Geopolitics continues to dominate the markets this week. But how so? And what's the latest?

I'll start (as always) with a story!

Once upon a time, Big Bully State invaded its neighbor under the pretext that sovereign borders were fake news, and anyway, Mouse Neighbor - a country one-tenth Bully's size - posed a, uh, security threat. Bully even staged a flimsy false flag operation and then rolled forces in. But then, things didn't go so well. Despite superior numbers, weapons, and material, Bully's forces were poorly trained and uncoordinated. Pee-Wee was clever and agile. They utilized guerrilla tactics to isolate small deployments of Bully's forces and destroy them.

This unprovoked attack drew the ire of the world. Big Bully's Foreign Minister made excuses (not making this up), "Those loud bangs you're hearing aren't bombs! That's just us dropping big boxes of food and humanitarian aid for Pee-Wee. Aren't we excellent?" As their capital was devastated with actual Bully bombs, Pee-Wee responded with, "Awesome! Know what we got to go with your 'food supplies'? Cocktails; lots of Molotov cocktails."

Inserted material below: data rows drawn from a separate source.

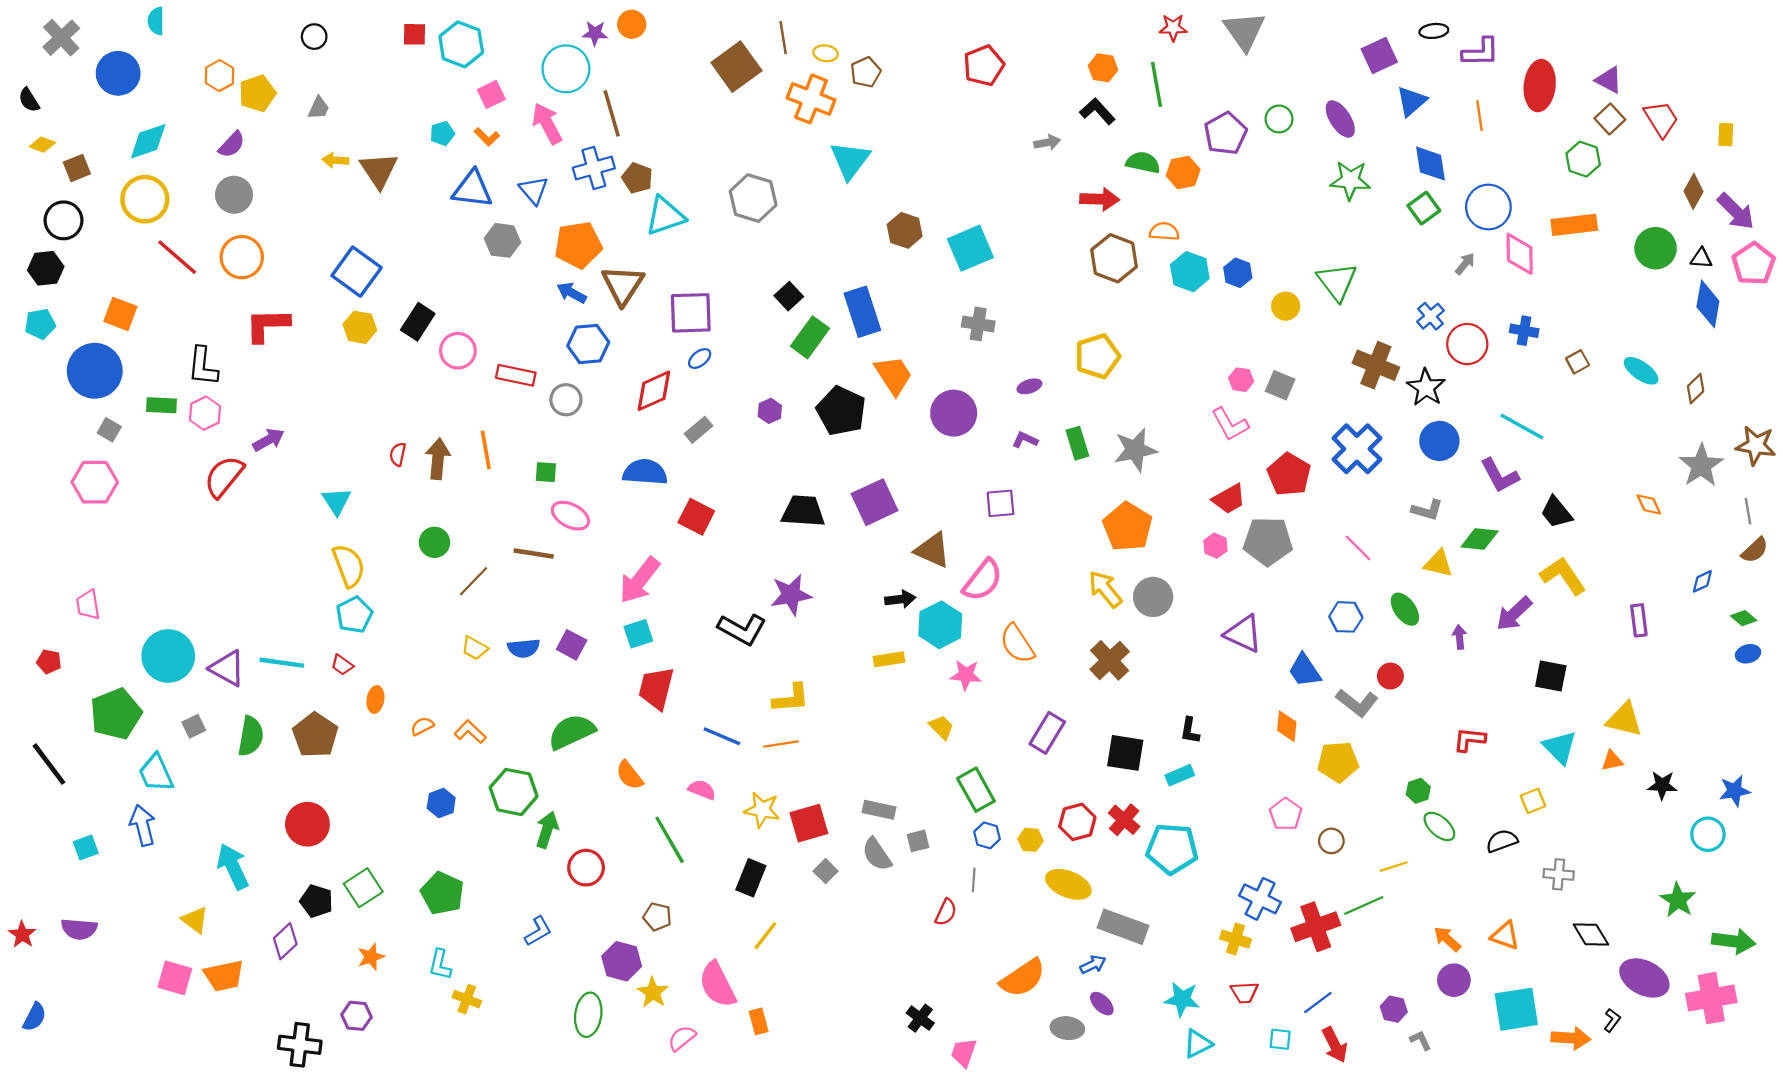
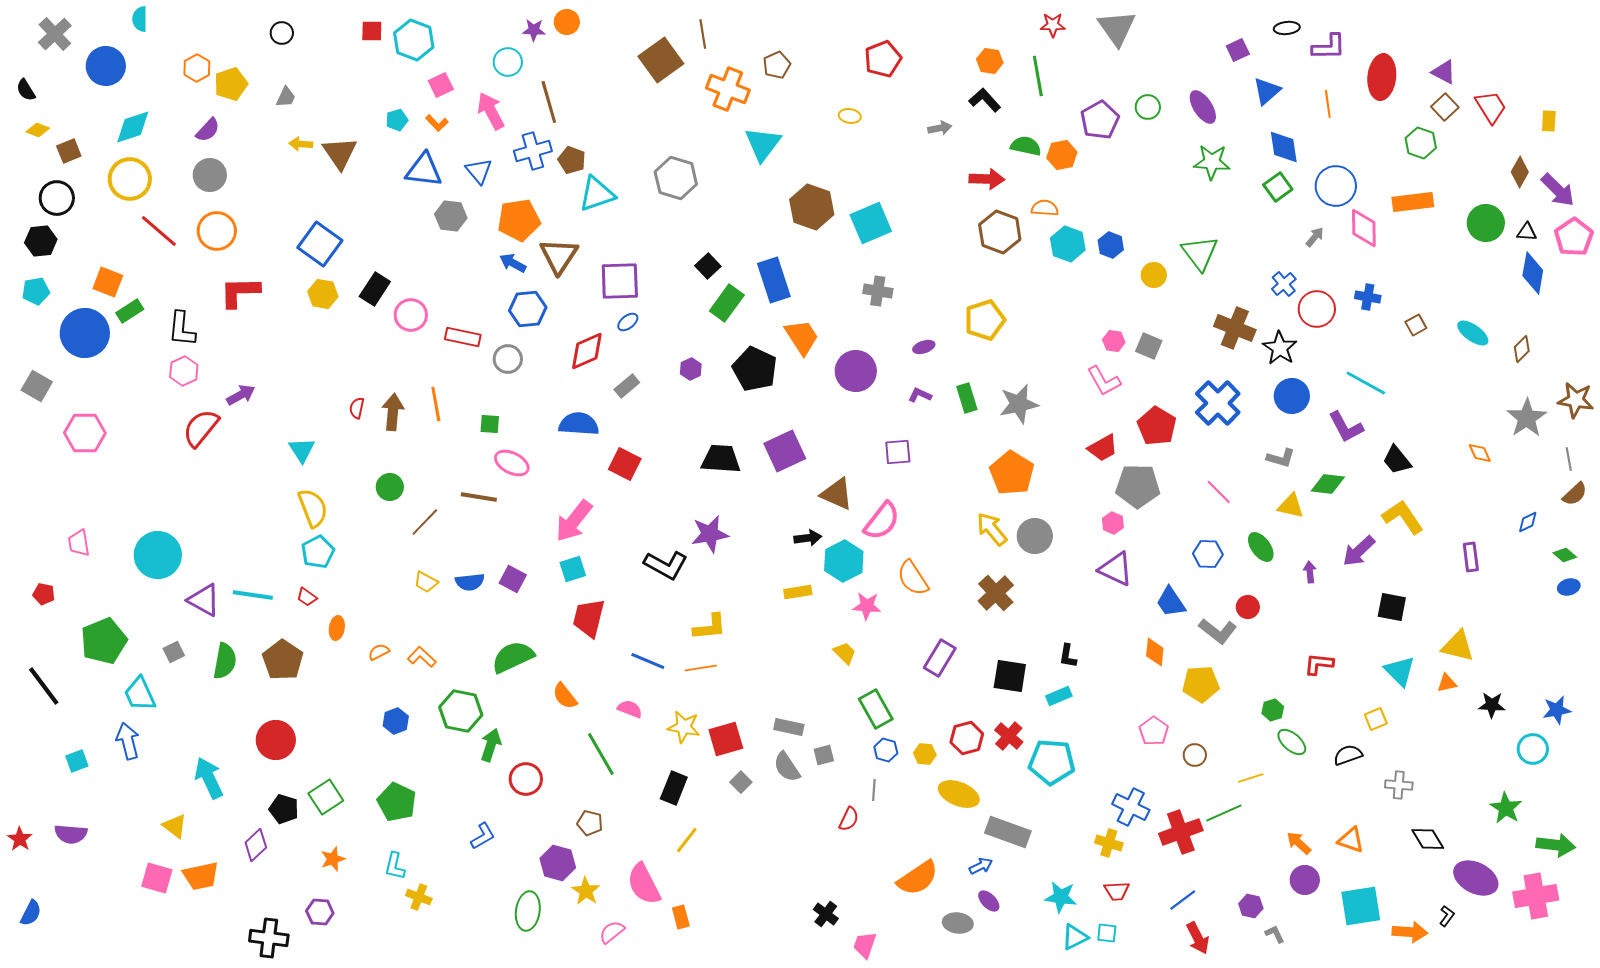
yellow ellipse: (826, 53) -> (850, 116), moved
purple square: (1379, 55) -> (1238, 50), size x0.7
cyan circle: (566, 69) -> (508, 62), size x0.7
brown hexagon: (905, 230) -> (812, 207), size x1.4
green rectangle: (162, 405) -> (130, 311), moved, turned -36
gray square: (109, 430) -> (37, 386), moved, size x1.4
pink hexagon: (1215, 546) -> (1113, 523), moved
cyan circle: (168, 656) -> (158, 555), moved
cyan square: (1280, 1039) -> (1107, 933), moved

If you hadn't guessed, I'm talking of course about...the Soviet Union's Winter War with Finland in 1939, which the USSR lost. Badly. 123,000 casualties in three months kind of badly. The Finns not only won their independence, but they invented a weapon used in every David vs. Goliath fight ever since: the (Soviet Foreign Minister) Molotov Cocktail.

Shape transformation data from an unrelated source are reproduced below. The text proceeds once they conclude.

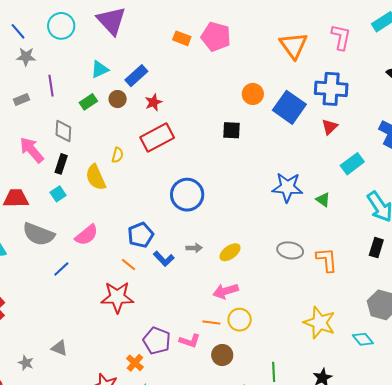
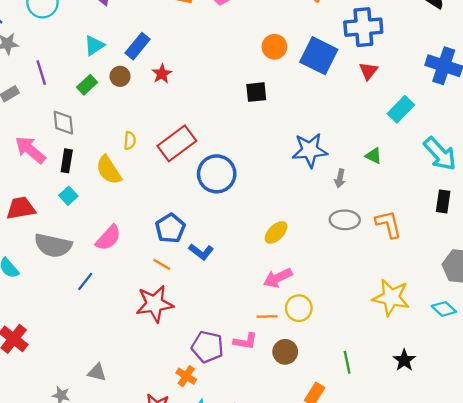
red rectangle: (157, 137) -> (177, 143), moved
blue star: (287, 187) -> (310, 150), moved
gray arrow: (194, 248) -> (340, 178), moved, turned 112

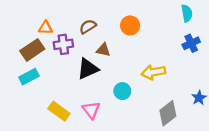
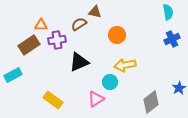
orange circle: (130, 25) -> (117, 35), moved
brown triangle: (103, 50) -> (95, 12), moved
yellow arrow: (153, 72) -> (125, 65), moved
cyan rectangle: (29, 77) -> (13, 75), moved
pink triangle: (91, 110) -> (96, 99), moved, turned 36

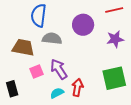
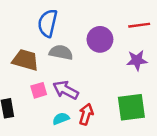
purple arrow: (59, 69) -> (66, 90), turned -35

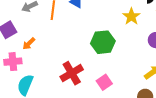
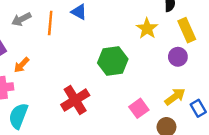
pink square: (104, 82) -> (139, 108), moved

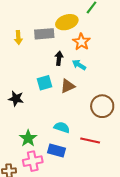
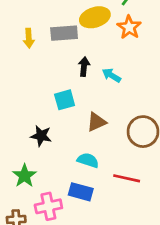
orange star: (81, 42) -> (129, 27), moved
brown triangle: (68, 86) -> (96, 122), moved
black star: (16, 99) -> (41, 136), moved
green star: (28, 138) -> (24, 176), moved

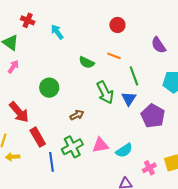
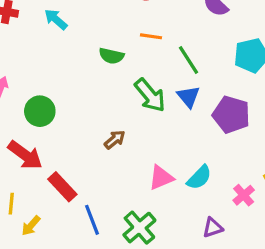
green circle: (49, 88) -> (40, 111), moved
green cross: (72, 147) -> (139, 228), moved
yellow arrow: (13, 157) -> (31, 226), turned -32

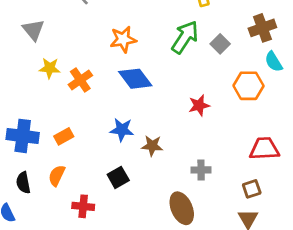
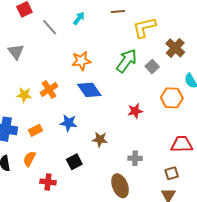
brown cross: (262, 28) -> (175, 48), moved, turned -30
yellow star: (50, 68) -> (24, 95), moved
blue star: (122, 130) -> (69, 123), moved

Ukraine is starting to look an awful lot like the Winter War. Let's pray Putin's forces actually repeat Russian history.


This past weekend, the West locked arms and stepped up to exact unprecedented, enormously punitive economic sanctions that some believe could eventually shrink Russia's GDP by 25%:

•Russia was forcibly removed from the SWIFT international messaging platform, essentially severing them from the international banking system.
•For the first time ever, Russia's central bank was sanctioned, effectively stranding Puttin's $631B war chest of foreign currency that was supposed to insulate him from international sanctions. Oops.
•The list of companies pulling out or suspending operations in Russia is growing by the hour: British Petroleum, Shell Oil, Apple, Volvo, GM, Disney (You're still there?! You suck ExxonMobil!)
•In a full-on bank run, Russian citizens withdrew $1.3B in rubles this weekend. As of today, the ruble is almost worthless.
•The Russian stock market fell over 50% before it was shut down yesterday.
•Famously neutral Switzerland(!) joined the rest of Europe in imposing sanctions.


Political disruption is never great for markets, especially in an environment where inflation is Himalayan high and supply chains are still re-linking. But Putin's war is unsustainable. Russian troops already lack food. They have to forage for fuel. Young conscripts had to be tricked into fighting. And remember how we said the East German Border Wall could never possibly fall? Until it did.

That said, certain investment areas may well thrive in a world changed by conflict:

•cybersecurity stocks
•defense systems stocks
•solar stocks
•pretty much anything associated with climate change: EVs, lithium, green utilities

If there is any silver lining to this atrocious attack, it's that investors have finally woken up and smelled the dead dinosaur: fossil fuels are no longer a risk worth taking anymore. Oil is the currency of autocrats and military adventurism. The now surging price of oil only ensures that alternative energy sources become cheaper and more appealing to consumers and businesses.

When Putin's woefully incompetent military and boot-licking lackeys are eventually defeated, we will have a democratic, decidedly European Ukraine to thank for a greener, cleaner, and less warm world.